Some tools (bowtie2, usearch, etc.) do not accept input data or reference databases above certain size. What is an efficient strategy for dealing with such cases other than manual splitting (and later manual assembly of result files)? The more automated and reproducible the better.

EDIT: More specifically, I'm looking for comments on:

random splitting (given that some tools use heuristics, I'm not that sure I'll get the same results each time if I cut the data into halves in a different way
existing tools that are capable of split the data into smaller chunks (the most obvious example is formatdb or makeblastdb from NCBI, which produces formatted db in chunks of about 1GB)
merging results from different chunks (input or reference)

fasta analysis • 2.7k views

ADD COMMENT • link 12.2 years ago by Pawel Szczesny 3.2k

1

Entering edit mode

This is probably not helpful, but I generally try to find better software.
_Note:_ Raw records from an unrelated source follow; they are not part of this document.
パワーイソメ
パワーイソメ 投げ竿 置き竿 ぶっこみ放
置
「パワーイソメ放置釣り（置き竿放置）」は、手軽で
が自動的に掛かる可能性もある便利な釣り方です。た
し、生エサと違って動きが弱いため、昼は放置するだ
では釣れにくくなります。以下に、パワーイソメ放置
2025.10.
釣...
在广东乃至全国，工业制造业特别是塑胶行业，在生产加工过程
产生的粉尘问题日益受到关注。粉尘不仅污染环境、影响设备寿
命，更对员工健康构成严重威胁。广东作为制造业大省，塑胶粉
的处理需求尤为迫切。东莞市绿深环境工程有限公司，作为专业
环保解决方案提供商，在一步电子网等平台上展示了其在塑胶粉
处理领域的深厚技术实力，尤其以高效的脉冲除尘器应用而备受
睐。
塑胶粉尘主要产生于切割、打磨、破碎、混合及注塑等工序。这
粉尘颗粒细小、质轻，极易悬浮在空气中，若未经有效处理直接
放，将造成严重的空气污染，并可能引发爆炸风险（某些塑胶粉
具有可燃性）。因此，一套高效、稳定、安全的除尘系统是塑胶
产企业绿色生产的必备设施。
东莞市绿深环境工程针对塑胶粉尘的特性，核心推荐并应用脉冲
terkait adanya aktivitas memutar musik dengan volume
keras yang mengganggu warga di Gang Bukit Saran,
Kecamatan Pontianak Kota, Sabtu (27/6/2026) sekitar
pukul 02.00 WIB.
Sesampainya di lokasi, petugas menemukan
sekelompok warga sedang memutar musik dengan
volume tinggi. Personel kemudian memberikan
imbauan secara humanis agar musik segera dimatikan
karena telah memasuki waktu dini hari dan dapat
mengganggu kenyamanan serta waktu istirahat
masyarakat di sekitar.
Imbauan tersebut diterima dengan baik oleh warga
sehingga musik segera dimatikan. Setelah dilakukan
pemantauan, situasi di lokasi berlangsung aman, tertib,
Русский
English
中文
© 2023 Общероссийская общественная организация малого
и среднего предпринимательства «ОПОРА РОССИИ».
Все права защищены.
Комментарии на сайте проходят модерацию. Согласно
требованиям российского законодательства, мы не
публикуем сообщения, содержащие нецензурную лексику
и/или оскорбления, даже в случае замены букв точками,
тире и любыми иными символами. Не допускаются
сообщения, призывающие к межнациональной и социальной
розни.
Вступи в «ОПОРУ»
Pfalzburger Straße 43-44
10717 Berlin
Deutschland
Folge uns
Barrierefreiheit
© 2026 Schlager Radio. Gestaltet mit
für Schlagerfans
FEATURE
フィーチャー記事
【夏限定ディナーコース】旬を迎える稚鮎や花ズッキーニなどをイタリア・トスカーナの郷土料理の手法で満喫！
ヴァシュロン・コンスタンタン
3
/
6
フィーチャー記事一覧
Splitting up may have made sense when BLAST was written in the previous century, it doesn't make much sense now.

ADD REPLY • link 12.2 years ago by Ketil 4.2k

score 4 · Answer 1 · 2013-01-17

For automation and reproducibility, use a makefile in conjunction with Sun Grid Engine (SGE) qmake, or shell scripts coordinated with SGE qsub -hold_jid or qsub-ed job arrays (or similar options with other cluster job schedulers).

One nice thing about a makefile-based workflow is that it can alleviate the need to regenerate intermediate results and thus save time during development. Once you think about your workflow as a chain of parent and child targets, it is very easy to set up the different hierarchies you need for various analyses that are similar, but need minor tweaks.

For example, a target A may rely on parent targets B and C. But you might slightly modify the A workflow, copying it to A-mod and adding another parent target D:

A: B C
    ...
A-mod: B C D
    ...

(The ... signifies commands that run once A and A-mod dependencies are completed and available.)

In turn, you can have downstream targets that rely on the successful completion of A and A-mod:

compare_A_and_A-mod: A A-mod
    ...

And so on.

Also, you can mix Perl, shell, and other scripting languages very freely in a makefile. It's quite a powerful and expressive way to script, and it is well-suited to the hierarchical workflows found in bioinformatics settings.